Data to process:
::::
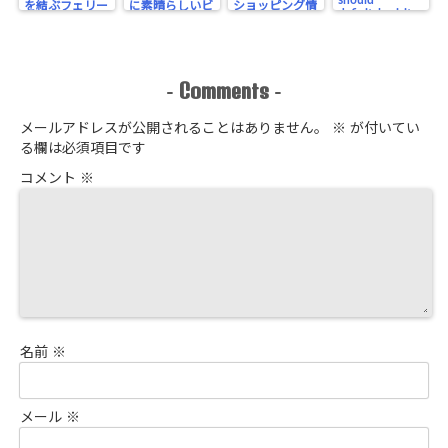
should
を結ぶフェリー
に素晴らしいビ
ショッピング情
definitely visit
をご紹介しま
ーチ！ /
報・コスパ最高
on Miyakojima
Doigahama
す / Let’s get
のホテル /
Beach near
on the Hankyu
Enjoy
Tsunoshima
Ferry, which
Miyakojima
Bridge in
you can enjoy
even if the
Comments
-
-
Yamaguchi is a
while traveling!
weather is bad!
wonderful
The Ferry that
Useful
beach just like
connects
guidebooks &
メールアドレスが公開されることはありません。
※
が付いてい
in Caribbean!
Osaka/Kobe
Shopping
る欄は必須項目です
and Fukuoka
information!
Cozy hotel with
コメント
※
the best cost
performance
名前
※
メール
※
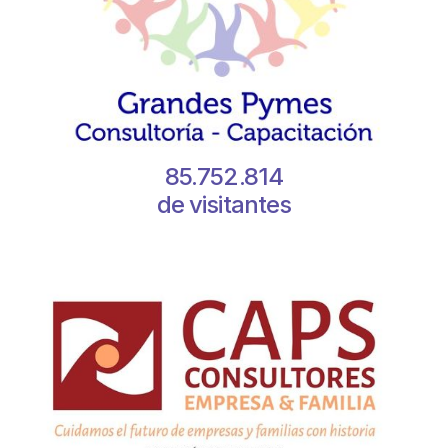
85.752.814
de visitantes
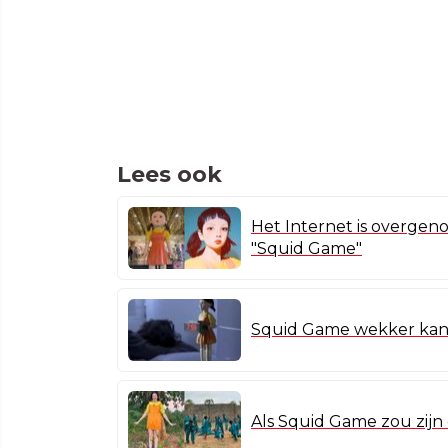
Lees ook
Het Internet is overgeno
"Squid Game"
Squid Game wekker kan d
Als Squid Game zou zijn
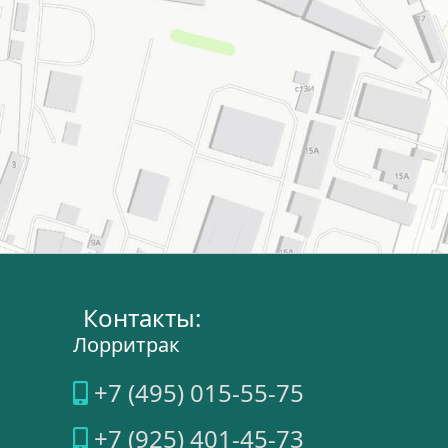
Контакты:
Лорритрак
+7 (495) 015-55-75
+7 (925) 401-45-73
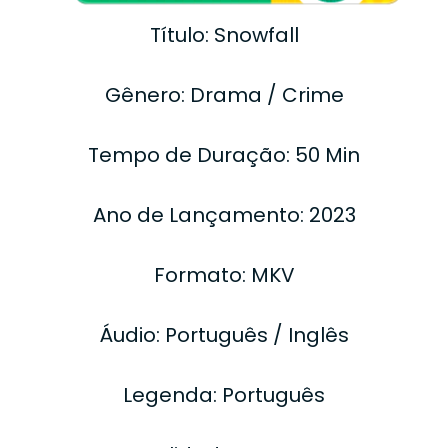
Título: Snowfall
Gênero: Drama / Crime
Tempo de Duração: 50 Min
Ano de Lançamento: 2023
Formato: MKV
Áudio: Português / Inglês
Legenda: Português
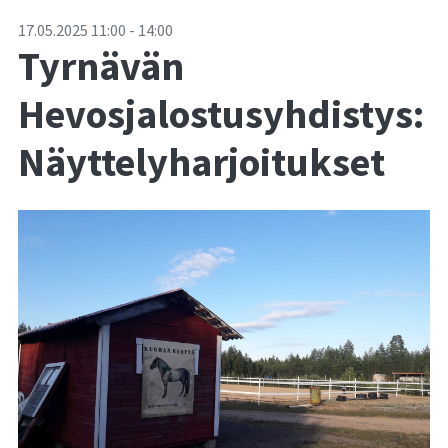
-
17.05.2025
11:00
-
14:00
Tyrnävän
Hevosjalostusyhdistys:
Näyttelyharjoitukset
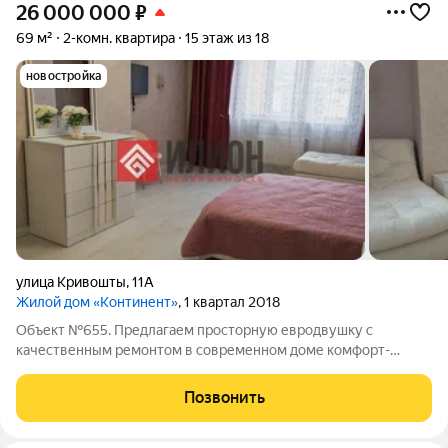
26 000 000
₽
69 м²
2-комн. квартира
15 этаж из 18
новостройка
улица Кривошты
,
11А
Жилой дом «Континент»
, 1 квартал 2018
Объект №655. Предлагаем просторную евродвушку с
качественным ремонтом в современном доме комфорт-
класса ЖК «Континент» в Ялте ! .Дом построен по технологии
монолитно-каркасного строительства, что гарантирует
Позвонить
высокий уровень сейсмоустойчивости и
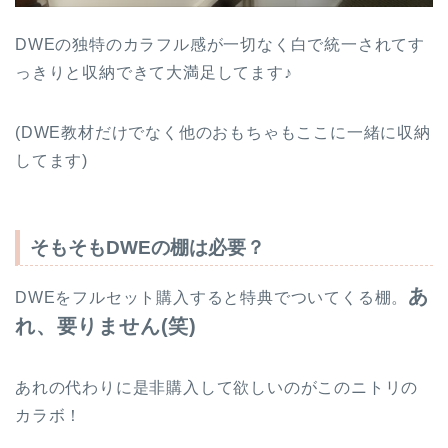
DWEの独特のカラフル感が一切なく白で統一されてす
っきりと収納できて大満足してます♪
(DWE教材だけでなく他のおもちゃもここに一緒に収納
してます)
そもそもDWEの棚は必要？
あ
DWEをフルセット購入すると特典でついてくる棚。
れ、要りません(笑)
あれの代わりに是非購入して欲しいのがこのニトリの
カラボ！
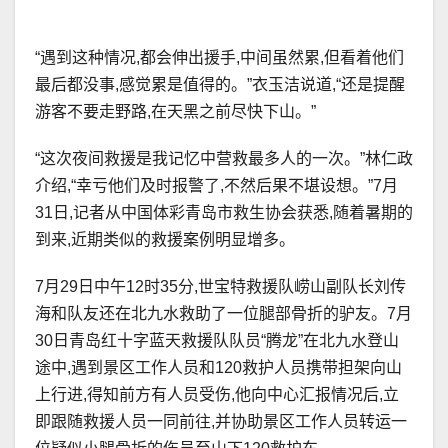
“遇到这种情况,都会伸出援手,中间虽然累,但看着他们
最后都没事,感觉累是值得的。”衣玉洁说道,“还是提醒
游客不要走野路,在天黑之前尽快下山。”
“这次夜间救援是我记忆中营救最多人的一次。”林仁政
介绍,“幸亏他们及时报警了,不然后果不堪设想。”7月
31日,记者从中国体彩青岛市救生协会获悉,随着暑期的
到来,近期类似的救援案例明显增多。
7月29日中午12时35分,世宝特救援队崂山副队长刘传
海和队友还在北九水救助了一位腿部骨折的驴友。7月
30日青岛红十字蓝天救援队队员“腾龙”在北九水登山
途中,遇到景区工作人员和120救护人员携带担架向山
上行进,得知前方有人员受伤,他向中心汇报情况后,立
即跟随救援人员一同前往,并协助景区工作人员转运一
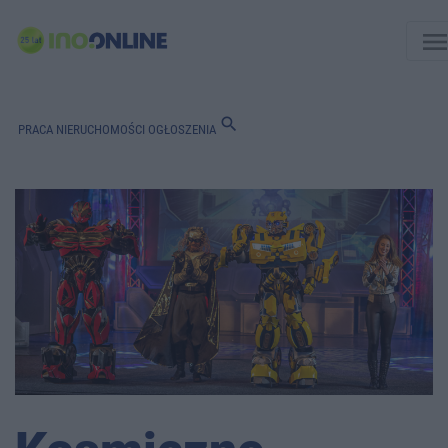
men
search
PRACA
NIERUCHOMOŚCI
OGŁOSZENIA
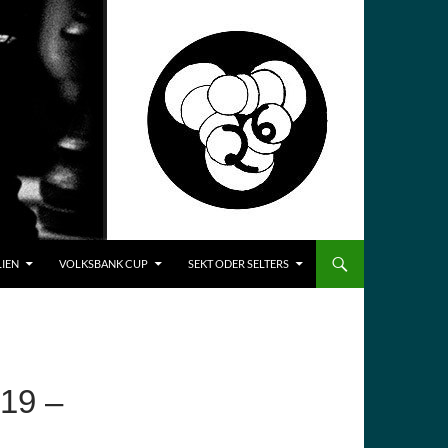
LIEN
VOLKSBANK CUP
SEKT ODER SELTERS
19 –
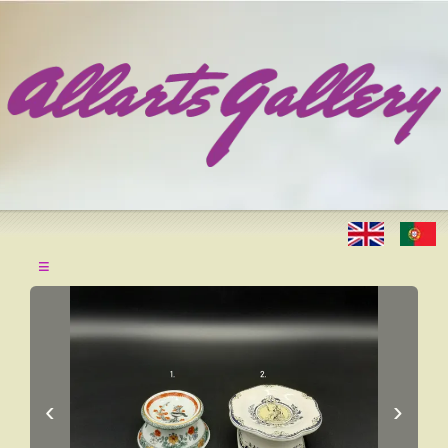
≡
‹
›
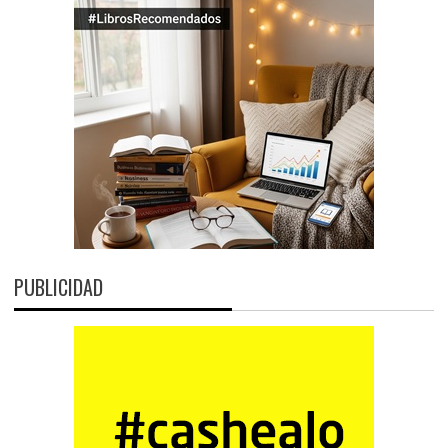
PUBLICIDAD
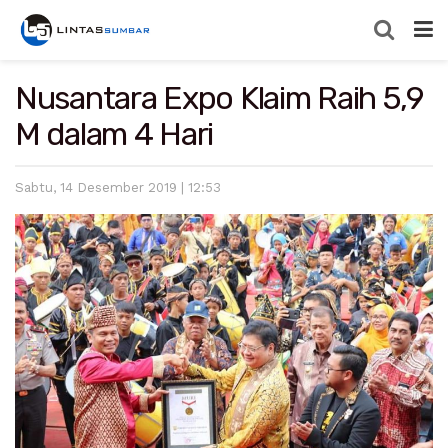
Nusantara Expo Klaim Raih 5,9
M dalam 4 Hari
Sabtu, 14 Desember 2019 | 12:53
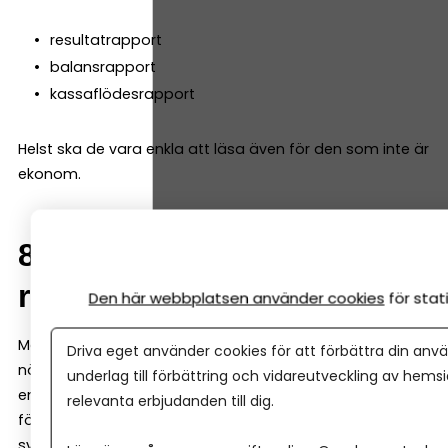
resultatrapport
balansrapport
kassaflödesrapport
Helst ska de vara enkla att läsa även för den som inte är
ekonom.
8. Samarbete med
redovisningskonsult
Den här webbplatsen använder cookies
för sta
Många företag väljer att anlita en redovisningskonsult
Driva eget använder cookies för att förbättra din anvä
när de växer. Då är det viktigt att programmet gör det
underlag till förbättring och vidareutveckling av hems
enkelt att dela bokföringen. Många system låter både
relevanta erbjudanden till dig.
företagaren och redovisningskonsulten arbeta i samma
system samtidigt.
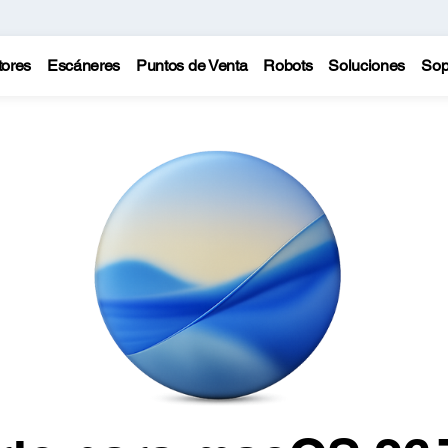
tores
Escáneres
Puntos de Venta
Robots
Soluciones
Sop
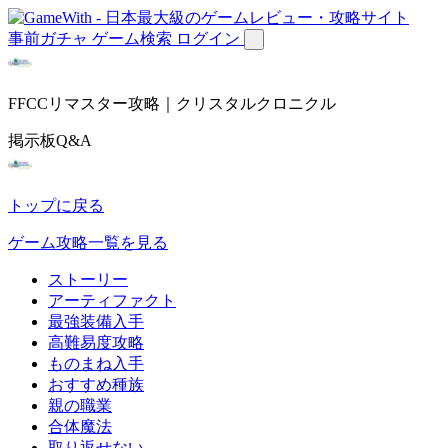
事前ガチャ
ゲーム検索
ログイン
FFCCリマスター攻略｜クリスタルクロニクル
掲示板Q&A
トップに戻る
ゲーム攻略一覧を見る
ストーリー
アーティファクト
最強装備入手
高難易度攻略
ものまね入手
おすすめ種族
親の職業
合体魔法
取り返せない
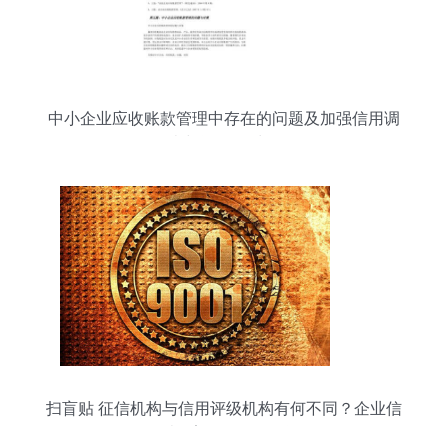
中小企业应收账款管理中存在的问题及加强信用调
查与评估的对策
扫盲贴 征信机构与信用评级机构有何不同？企业信
用调查≠盲目信赖一次评分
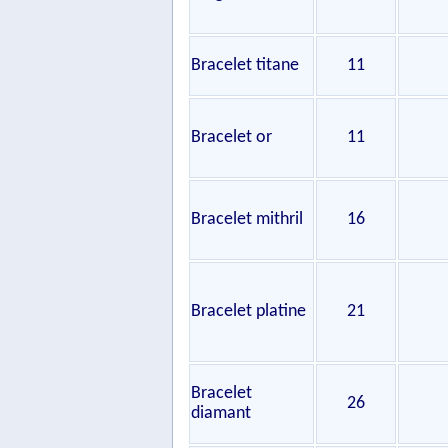
Bracelet titane
11
Bracelet or
11
Bracelet mithril
16
Bracelet platine
21
Bracelet
26
diamant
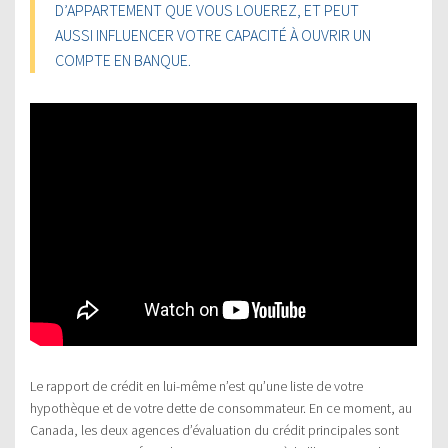
D’APPARTEMENT QUE VOUS LOUEREZ, ET PEUT
AUSSI INFLUENCER VOTRE CAPACITÉ À OUVRIR UN
COMPTE EN BANQUE.
Le rapport de crédit en lui-même n’est qu’une liste de votre
hypothèque et de votre dette de consommateur. En ce moment, au
Canada, les deux agences d’évaluation du crédit principales sont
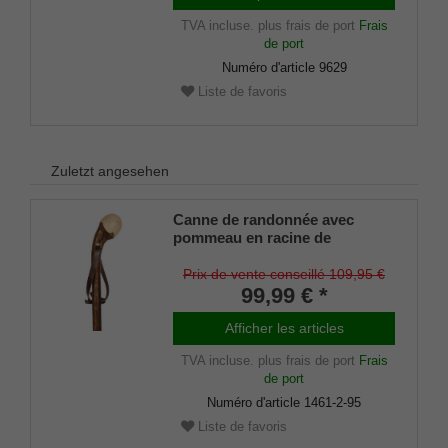
TVA incluse.
plus frais de port
Frais
de port
Numéro d'article
9629
Liste de favoris
Zuletzt angesehen
Canne de randonnée avec
pommeau en racine de
noisetier, pommeau noble en
bois de noisetier européen,
Prix de vente conseillé 109,95 €
côté racine poli à la main,
99,99 € *
résistant à l'écorce et vernis
satiné, dragonne en cuir et
Afficher les articles
pointe de bâton de montagne
TVA incluse.
plus frais de port
Frais
en métal incluses.
de port
Numéro d'article
1461-2-95
Liste de favoris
::::
Aim of the exercise: Scan the material above for the string "system", and copy every line where it is found.

Your solution:
enkelt att dela bokföringen. Många system låter både
system samtidigt.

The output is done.